Я из огненной деревни… — страница 53 из 83

А нас гнали на Погорелое сначала, семей десять с детьми. Потом прошу девок:

— Девки, утеките которая. Партизаны ж не все пропадут, хоть скажете, кто живой, а кто…

Боялись, никто не утек. Девчат несколько там шло с нами. И никто тогда, никто не утек. Тогда нас в Буду загнали и закрыли в сарай. А мужчин отделили и в истопке заперли. Дак мужчин там много было, а помещение малое, дышать было нечем, дак они потолок подняли. Ну, а нас загнали в сарай, все ночевали. Ну, а назавтра выгнали и снова построили, и снова так же выбирали. Еще наших семь женщин с детьми выбрали.

Вопрос: — Что-нибудь спрашивали или просто так: посмотрит и выбирает?

— Так вот посмотрит и за руку вытащит или за воротник вытащит — а остальных уже погонят в Лапичи. Дак многие сами просят. Тут у нас одна женщина была, уже старая, дак она говорит:

— Паночек, я уже старая, не дойду в Лапичи.

Сама в огонь… А какую насильно вытащит — черт их знает! Я не знаю, как они узнавали…»


Куда, в какую шеренгу проситься, люди не знают. И многие — сами в ту, которую как раз осудили на смерть, на сожжение. А палачам вон как весело играть «в кошки-мышки»: ну, ну, бабка, гори, если сама напросилась!


«Дак тех в истопку загнали, а нас повели в Лапичи. Их сначала в истопку загнали. После, говорили, погнали в Полядки и там сожгли. Семь женщин с детьми.
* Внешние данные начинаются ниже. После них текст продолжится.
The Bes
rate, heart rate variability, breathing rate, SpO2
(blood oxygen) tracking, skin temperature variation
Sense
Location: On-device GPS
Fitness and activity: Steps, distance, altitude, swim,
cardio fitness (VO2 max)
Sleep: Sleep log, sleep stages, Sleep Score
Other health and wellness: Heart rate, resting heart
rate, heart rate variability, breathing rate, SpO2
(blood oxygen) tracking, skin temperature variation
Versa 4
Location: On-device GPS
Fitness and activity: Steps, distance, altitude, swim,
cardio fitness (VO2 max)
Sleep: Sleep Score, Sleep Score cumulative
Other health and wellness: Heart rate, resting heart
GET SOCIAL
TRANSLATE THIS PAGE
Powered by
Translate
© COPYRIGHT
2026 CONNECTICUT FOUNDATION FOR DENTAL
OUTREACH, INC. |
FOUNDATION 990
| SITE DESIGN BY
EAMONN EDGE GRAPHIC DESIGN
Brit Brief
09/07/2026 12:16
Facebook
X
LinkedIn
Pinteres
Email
А одна девочка большая была и с ней четверо младших, дак она тоже сама просится, говорит:

— Паночек, я не донесу.

— Одно с ней было маленькое.

— Ну, дак становись тут!..

И ее, ту девочку с детьми, тоже загнали и спалили… Не знала и попросилась…»


Это они любили — повеселиться, «трудясь». В Збышине Кировского района убили всех, кого нашли, а в живых оставили двух стареньких женщин по семидесяти лет, а одна еще и слепая была: «Нехай живут — Советскому Союзу на расплод будет!..» Это их так опьяняло — власть над жизнью и смертью людей, целых семей, целых деревень. Шурупчики огромной бесчеловечной машины, механические исполнители воли «высших», тут они тешили свою душу властью над другими — чувствовали себя «арийскими богами», что сами себе выбирают человеческие жертвы.
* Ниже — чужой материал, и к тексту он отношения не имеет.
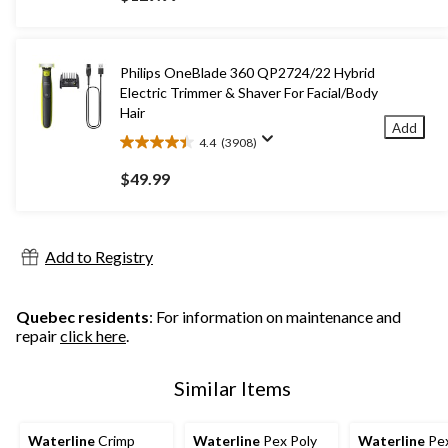
of
5
stars.
10
Philips OneBlade 360 QP2724/22 Hybrid
reviews
Electric Trimmer & Shaver For Facial/Body
Hair
Add
4.4
(3908)
4.4
out
$49.99
of
5
stars.
3908
Add to Registry
reviews
Quebec residents
: For information on maintenance and
repair
click here
.
Similar Items
Waterline
Crimp
Waterline
Pex Poly
Waterline
Pex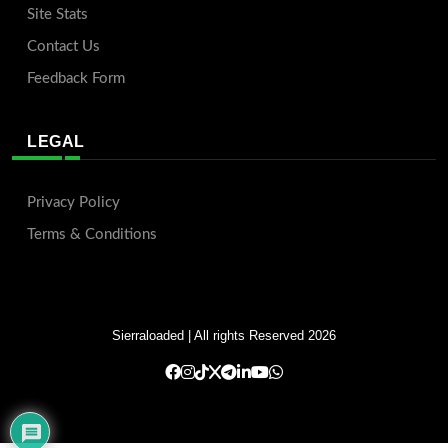
Site Stats
Contact Us
Feedback Form
LEGAL
Privacy Policy
Terms & Conditions
Sierraloaded
| All rights Reserved 2026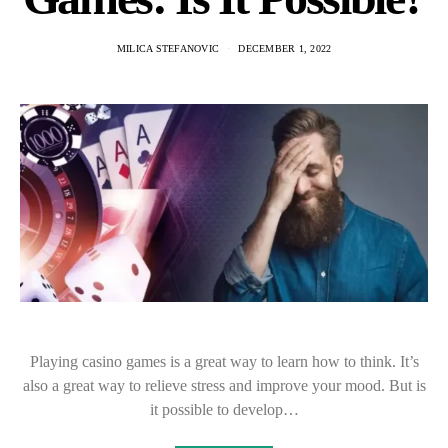
MILICA STEFANOVIC
DECEMBER 1, 2022
Playing casino games is a great way to learn how to think. It’s
also a great way to relieve stress and improve your mood. But is
it possible to develop…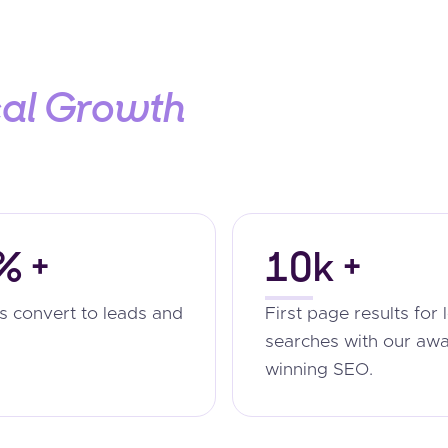
cal Growth
% +
10k +
ts convert to leads and
First page results for 
searches with our aw
winning SEO.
Другой район, другая деревня, другой рассказ…


«…Сидели мы в той хате, може, два часа, а може, и больше. В крайней хате. А потом уже двое идут. Один переводчик, а другой такой высокий немец. Нахрамывал на правую ногу. Палка у него была. Держит палку эту резиновую… Ну, знаете… Как открыли хату — стали в дверях и смотрят. Поглядели, поглядели, семьи полицейских сразу вычитали и вывели. Ихнее родство. А нам уже всем, значит, положено погибать… Ну, там у нас был по неделе староста. Один человек был старостой, другой был старостой, третий… И тут он подошел и стал просить:

— Отпустите меня с семьей…

Он как будто бы им служил. Може, они его и отпустили б, но тут жена подходит и говорит:

— Паночки, отпустите, нас партизаны сегодня обидели — кабанчика забрали…

Немец говорит:

— Дак что — ты партизанам кабана отдала! Палкой ударил по голове, в первую очередь забрали и повели их… Повели, а куда повели, никто ж не знает. Подходит другой человек:

— Отпустите меня. Комендант — мой сродственник. В Старобине.
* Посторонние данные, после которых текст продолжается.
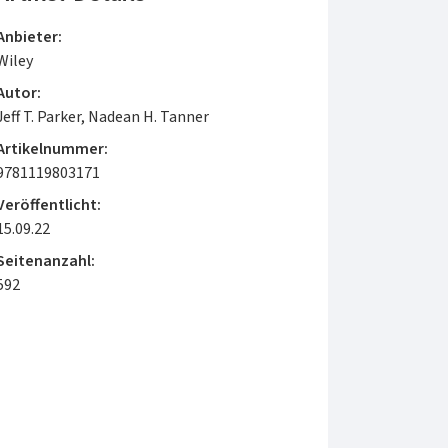
Anbieter:
Wiley
Autor:
Jeff T. Parker, Nadean H. Tanner
Artikelnummer:
9781119803171
Veröffentlicht:
15.09.22
Seitenanzahl:
592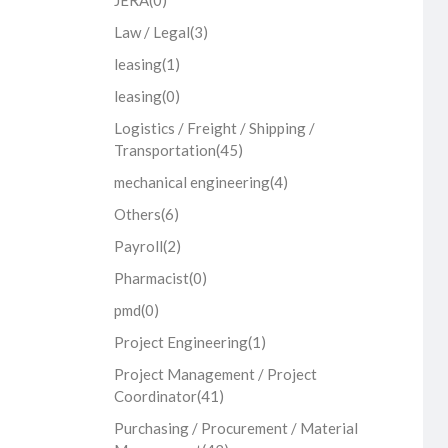
JERA
(0)
Law / Legal
(3)
leasing
(1)
leasing
(0)
Logistics / Freight / Shipping /
Transportation
(45)
mechanical engineering
(4)
Others
(6)
Payroll
(2)
Pharmacist
(0)
pmd
(0)
Project Engineering
(1)
Project Management / Project
Coordinator
(41)
Purchasing / Procurement / Material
Долго он им что-то говорил, а им терпения нема, им уже охота бить, а он все говорит. Опять они палкой по голове, и этого забрали, и семью, и тоже повели…

А моя девочка стоит, старшая… У меня четверо было детей, а беременна я была уже пятым. Подбегает она:

— Папочка, всех людей ведут, все просят, а ты не просишь… Хоть бы ты, папка, попросил! Эта ж вот хата будет гореть — будут наши глазки выскакивать… А ты, папочка, никого не просишь…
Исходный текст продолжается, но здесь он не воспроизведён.